Republican Presidential candidate Mitt Romney (R-MA) leaves Western MIchigan University after speaking there, in Kalamazoo, Michigan on Friday, February 24, 2012.
During the great depression, greedy promoters staged sadistic endurance contests: cross-country footraces, flagpole sitting, weeks-long walkathons. The worst of these were the dance marathons, in which contestants suffered privation, humiliation and sometimes permanent damage in the faint hope of winning a paltry prize. An enlightened nation finally turned against these appalling spectacles.
But now with the return of economic hard times, something disturbingly similar has cropped up in states around the country. They call it the Republican presidential campaign.
After more than 20 televised debates and two months of voting, the four remaining candidates are staggering glassy-eyed toward Super Tuesday, March 6. Voters in 10 states, from Virginia to Alaska, will cast ballots, and even then--at the risk of spoiling the suspense--the ordeal is bound to drag on. Given the proud tenacity of the various dark-horse candidates, the bottomless wallets of their super-PAC benefactors, and the GOP's arcane rules for awarding delegates this year, the music may drone maniacally until June or even later. Meanwhile, the contestants look more worn with each passing day.
"We didn't win by a lot, but we won by enough--that's all that counts," declared the shuffling front runner Mitt Romney in his victory speech in Michigan, where he survived a mutiny by social conservatives and the mischief of liberals casting crossover votes for Rick Santorum. It was the verbal equivalent of a sigh of relief after he eked out a 3-point win in his native state, where a loss could have been fatal. Who loses in a state where the governor's office is in a building named after your dad?
But the race has so far been immune to momentum; survival today only guarantees more punishment tomorrow. While Romney's delegate count slowly inches up, his favorability ratings drift dangerously downward. According to exit polls in Michigan, Romney lost to Santorum among the 40% of voters under 50, the half of voters with no college degree and the one-third of voters who call themselves very conservative. Romney remains very lucky that no candidate has managed to pull the anti-Romney vote together. Headed to Super Tuesday, he lags far behind Santorum in Ohio and Tennessee polls, trails former Speaker of the House Newt Gingrich in Georgia and might well be running behind Representative Ron Paul in the Alaska polls, if there were any.

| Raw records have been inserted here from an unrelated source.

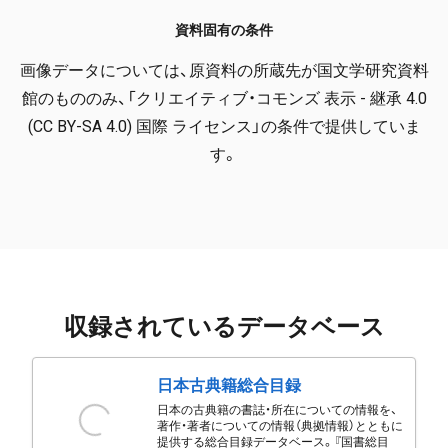
資料固有の条件
画像データについては、原資料の所蔵先が国文学研究資料
館のもののみ、「クリエイティブ・コモンズ 表示 - 継承 4.0
(CC BY-SA 4.0) 国際 ライセンス」の条件で提供していま
す。
収録されているデータベース
日本古典籍総合目録
日本の古典籍の書誌・所在についての情報を、
著作・著者についての情報（典拠情報）とともに
提供する総合目録データベース。『国書総目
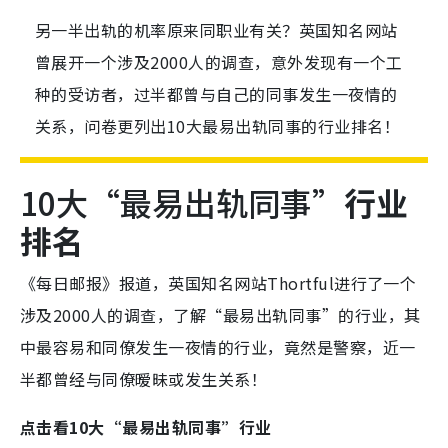
另一半出轨的机率原来同职业有关？英国知名网站
曾展开一个涉及2000人的调查，意外发现有一个工
种的受访者，过半都曾与自己的同事发生一夜情的
关系，问卷更列出10大最易出轨同事的行业排名！
10大“最易出轨同事”
行业
排名
《每日邮报》报道，英国知名网站Thortful进行了一个
涉及2000人的调查，了解“最易出轨同事”的行业，其
中最容易和同僚发生一夜情的行业，竟然是警察，近一
半都曾经与同僚暧昧或发生关系！
点击看10大“最易出轨同事”行业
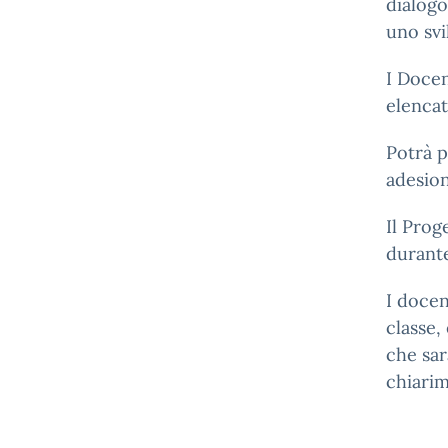
dialogo
uno svi
I Docen
elencat
Potrà p
adesion
Il Prog
durante
I docen
classe,
che sar
chiarim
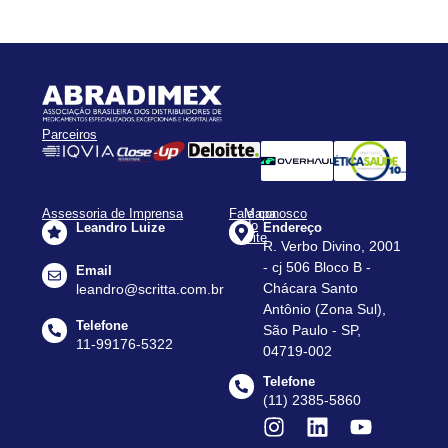
Parceiros
Assessoria de Imprensa
Fale conosco
Mapa
do
Leandro Luize
Endereço
Site
R. Verbo Divino, 2001
Apresentação
- cj 506 Bloco B -
Email
Assessorias
Chácara Santo
leandro@scritta.com.br
Antônio (Zona Sul),
Agenda
Telefone
São Paulo - SP,
Notícias
11-99176-5322
04719-002
Dados
Telefone
do
(11) 2385-5860
Setor
Contato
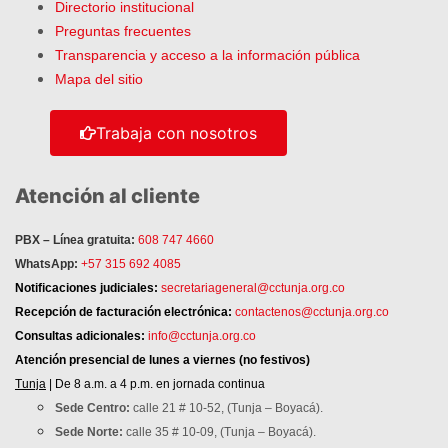
Directorio institucional
Preguntas frecuentes
Transparencia y acceso a la información pública
Mapa del sitio
Trabaja con nosotros
Atención al cliente
PBX – Línea gratuita:
608 747 4660
WhatsApp:
+57 315 692 4085
Notificaciones judiciales:
secretariageneral@cctunja.org.co
Recepción de facturación electrónica:
contactenos@cctunja.org.co
Consultas adicionales:
info@cctunja.org.co
Atención
presencial de lunes a viernes (no festivos)
Tunja
| De 8 a.m. a 4 p.m. en jornada continua
Sede Centro:
calle 21 # 10-52, (Tunja – Boyacá).
Sede Norte:
calle 35 # 10-09, (Tunja – Boyacá).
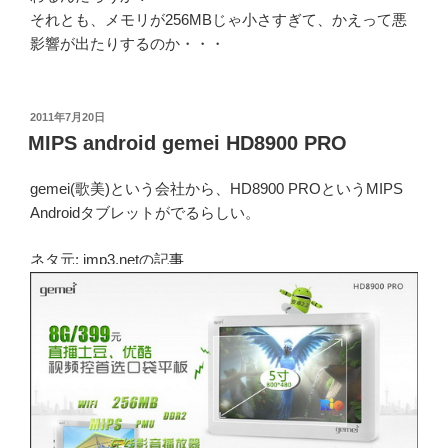
それとも、メモリが256MBじゃ小さすぎて、かえって悪
影響が出たりするのか・・・
投
2011年7月20日
稿
MIPS android gemei HD8900 PRO
日:
gemei(歌美)という会社から、HD8900 PROというMIPS
Androidタブレットがでるらしい。
ネタ元: imp3.netの
記事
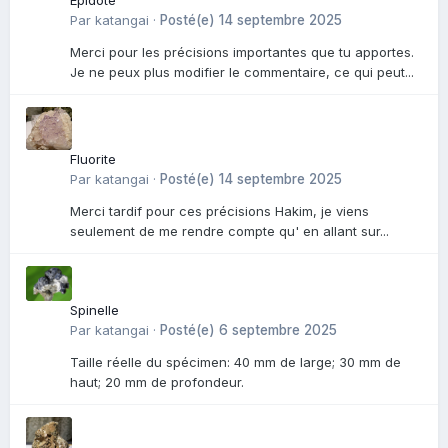
Epidote
Par
katangai
·
Posté(e)
14 septembre 2025
Merci pour les précisions importantes que tu apportes.
Je ne peux plus modifier le commentaire, ce qui peut...
Fluorite
Par
katangai
·
Posté(e)
14 septembre 2025
Merci tardif pour ces précisions Hakim, je viens
seulement de me rendre compte qu' en allant sur...
Spinelle
Par
katangai
·
Posté(e)
6 septembre 2025
Taille réelle du spécimen: 40 mm de large; 30 mm de
haut; 20 mm de profondeur.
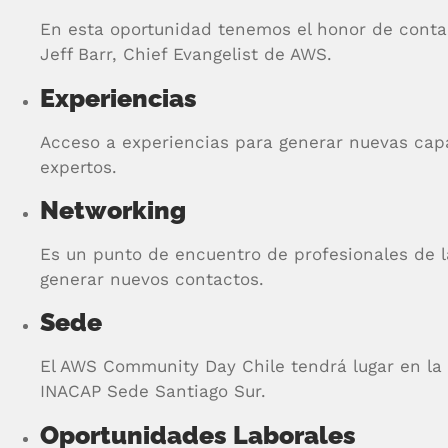
En esta oportunidad tenemos el honor de conta
Jeff Barr, Chief Evangelist de AWS.
Experiencias
Acceso a experiencias para generar nuevas ca
expertos.
Networking
Es un punto de encuentro de profesionales de l
generar nuevos contactos.
Sede
El AWS Community Day Chile tendrá lugar en la 
INACAP Sede Santiago Sur.
Oportunidades Laborales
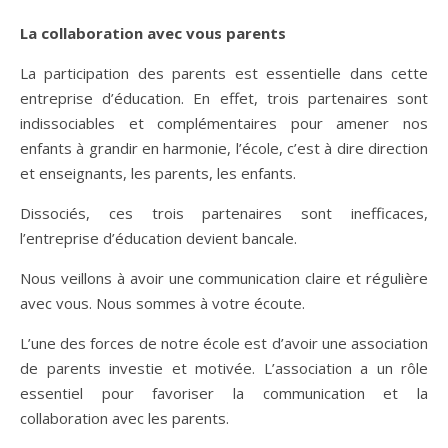
La collaboration avec vous parents
La participation des parents est essentielle dans cette
entreprise d’éducation. En effet, trois partenaires sont
indissociables et complémentaires pour amener nos
enfants à grandir en harmonie, l’école, c’est à dire direction
et enseignants, les parents, les enfants.
Dissociés, ces trois partenaires sont inefficaces,
l’entreprise d’éducation devient bancale.
Nous veillons à avoir une communication claire et régulière
avec vous. Nous sommes à votre écoute.
L’une des forces de notre école est d’avoir une association
de parents investie et motivée. L’association a un rôle
essentiel pour favoriser la communication et la
collaboration avec les parents.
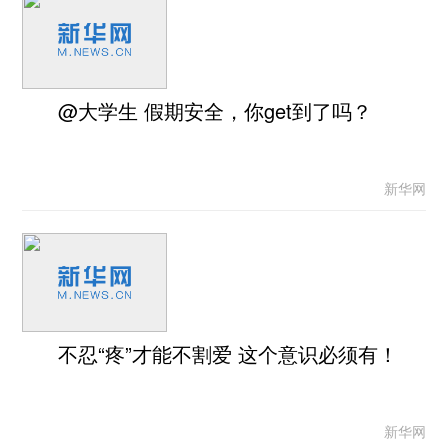
@大学生 假期安全，你get到了吗？
新华网
不忍“疼”才能不割爱 这个意识必须有！
新华网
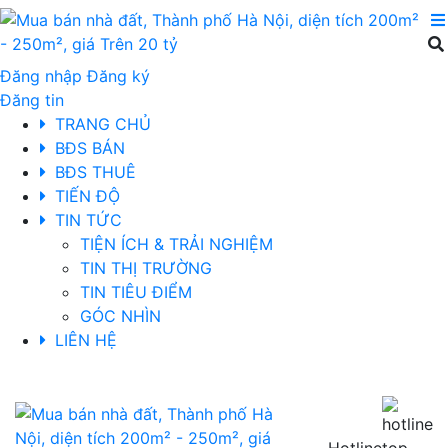
Đăng nhập
Đăng ký
Đăng tin
TRANG CHỦ
BĐS BÁN
BĐS THUÊ
TIẾN ĐỘ
TIN TỨC
TIỆN ÍCH & TRẢI NGHIỆM
TIN THỊ TRƯỜNG
TIN TIÊU ĐIỂM
GÓC NHÌN
LIÊN HỆ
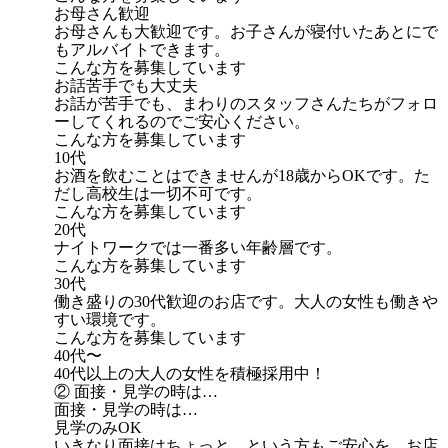
お母さん歓迎
お母さんも大歓迎です。お子さんが寝付いたあとにで
もアルバイトできます。
こんな方を募集しています
お話苦手でも大丈夫
お話が苦手でも、まわりのスタッフさんたちがフォロ
ーしてくれるのでご安心ください。
こんな方を募集しています
10代
お酒を飲むことはできませんが18歳からOKです。た
だし高校生は一切不可です。
こんな方を募集しています
20代
ナイトワークでは一番多い年齢層です。
こんな方を募集しています
30代
働き盛りの30代歓迎のお店です。大人の女性も働きや
すい環境です。
こんな方を募集しています
40代〜
40代以上の大人の女性を積極採用中！
② 面接・見学の時は…
面接・見学の時は…
見学のみOK
いきなり面接はちょっと…という方もご安心を。お店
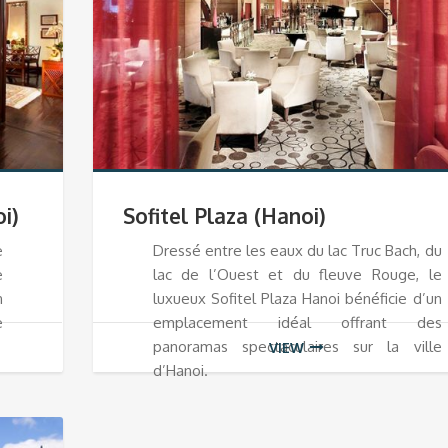
i)
Sofitel Plaza (Hanoi)
e
Dressé entre les eaux du lac Truc Bach, du
e
lac de l’Ouest et du fleuve Rouge, le
n
luxueux Sofitel Plaza Hanoi bénéficie d’un
e
emplacement idéal offrant des
panoramas spectaculaires sur la ville
VIEW
d’Hanoi.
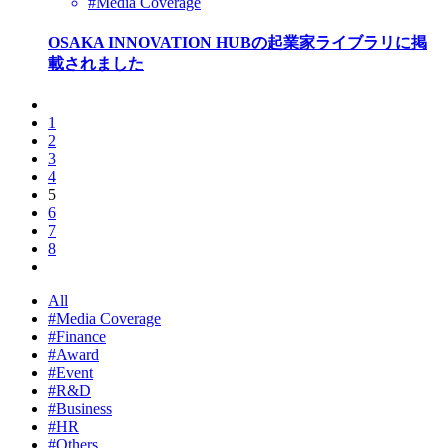
#Media Coverage
OSAKA INNOVATION HUBの起業家ライブラリに掲
載されました
1
2
3
4
5
6
7
8
All
#Media Coverage
#Finance
#Award
#Event
#R&D
#Business
#HR
#Others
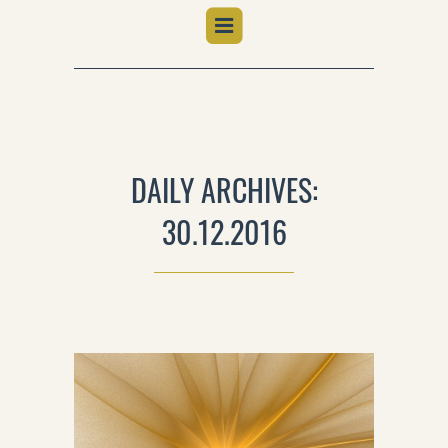
DAILY ARCHIVES:
30.12.2016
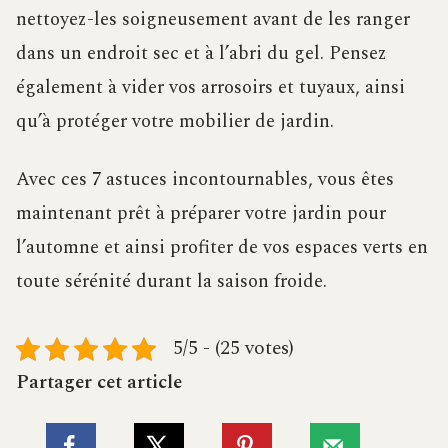
nettoyez-les soigneusement avant de les ranger
dans un endroit sec et à l’abri du gel. Pensez
également à vider vos arrosoirs et tuyaux, ainsi
qu’à protéger votre mobilier de jardin.
Avec ces 7 astuces incontournables, vous êtes
maintenant prêt à préparer votre jardin pour
l’automne et ainsi profiter de vos espaces verts en
toute sérénité durant la saison froide.
5/5 - (25 votes)
Partager cet article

A scene from They Shoot Horses, Don't They?--the classic dance-marathon movie--seems pertinent. The exhausted contestants stumble near the point of collapse as the M.C. lashes them to keep moving: "Here they are again, folks! These wonderful, wonderful kids! Still struggling! Still hoping! As the clock of fate ticks away, the dance of destiny continues! The marathon goes on and on and on! How long can they last?"